START Data for this task

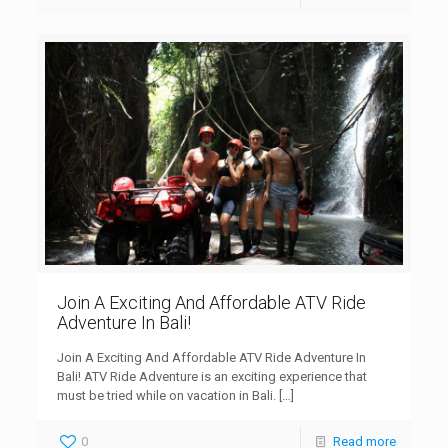
Join A Exciting And Affordable ATV Ride
Adventure In Bali!
Join A Exciting And Affordable ATV Ride Adventure In
Bali! ATV Ride Adventure is an exciting experience that
must be tried while on vacation in Bali.
[…]
0
Read more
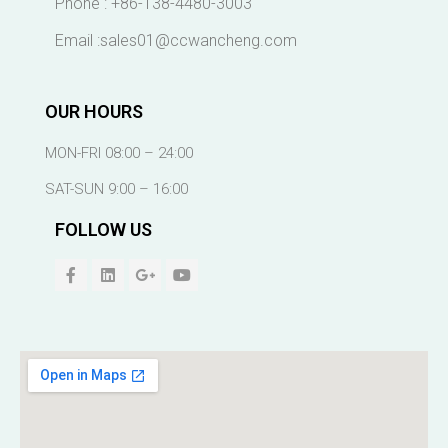
Phone : +86-138-4480-3003
Email :sales01@ccwancheng.com
OUR HOURS
MON-FRI 08:00 – 24:00
SAT-SUN 9:00 – 16:00
FOLLOW US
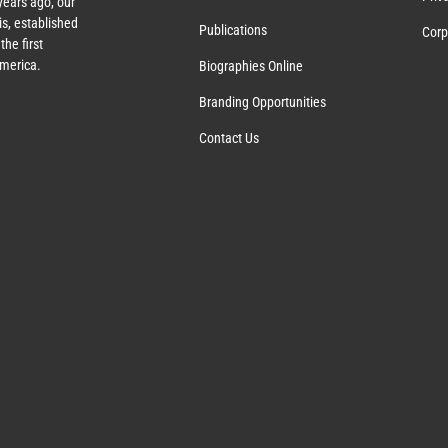
years ago, our
s, established
Publications
Corp
the first
America.
Biographies Online
Branding Opportunities
Contact Us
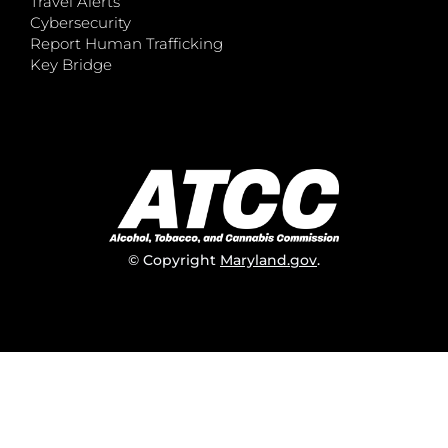
Travel Alerts
Cybersecurity
Report Human Trafficking
Key Bridge
© Copyright
Maryland.gov
.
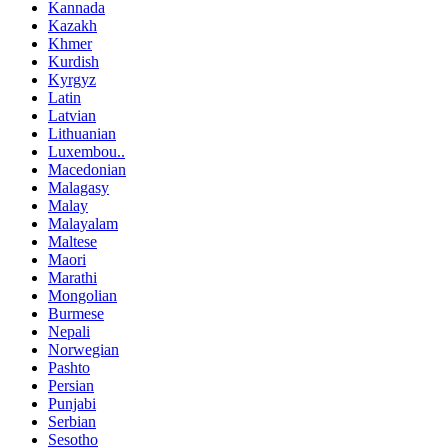
Kannada
Kazakh
Khmer
Kurdish
Kyrgyz
Latin
Latvian
Lithuanian
Luxembou..
Macedonian
Malagasy
Malay
Malayalam
Maltese
Maori
Marathi
Mongolian
Burmese
Nepali
Norwegian
Pashto
Persian
Punjabi
Serbian
Sesotho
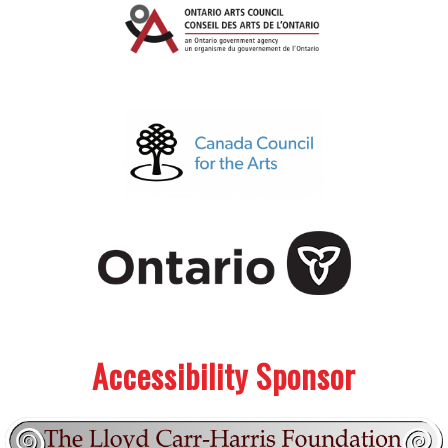
.
.
Accessibility Sponsor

END Data for this task

Each line above must be set down exactly, though no picture should be carried over.

Join A Exciting And Affordable ATV Ride
Adventure In Bali!
Join A Exciting And Affordable ATV Ride Adventure In
Bali! ATV Ride Adventure is an exciting experience that
must be tried while on vacation in Bali.
[…]
0
Read more
Phone : +86-138-4480-3003
Email :sales01@ccwancheng.com
OUR HOURS
MON-FRI 08:00 – 24:00
SAT-SUN 9:00 – 16:00
FOLLOW US
years ago, our
s, established
Publications
Corp
the first
America.
Biographies Online
Branding Opportunities
Contact Us
Travel Alerts
Cybersecurity
Report Human Trafficking
Key Bridge
© Copyright
Maryland.gov
.
Kannada
Kazakh
Khmer
Kurdish
Kyrgyz
Latin
Latvian
Lithuanian
Luxembou..
Macedonian
Malagasy
Malay
Malayalam
Maltese
Maori
Marathi
Mongolian
Burmese
Nepali
Norwegian
Pashto
Persian
Punjabi
Serbian
Sesotho
.
.
Accessibility Sponsor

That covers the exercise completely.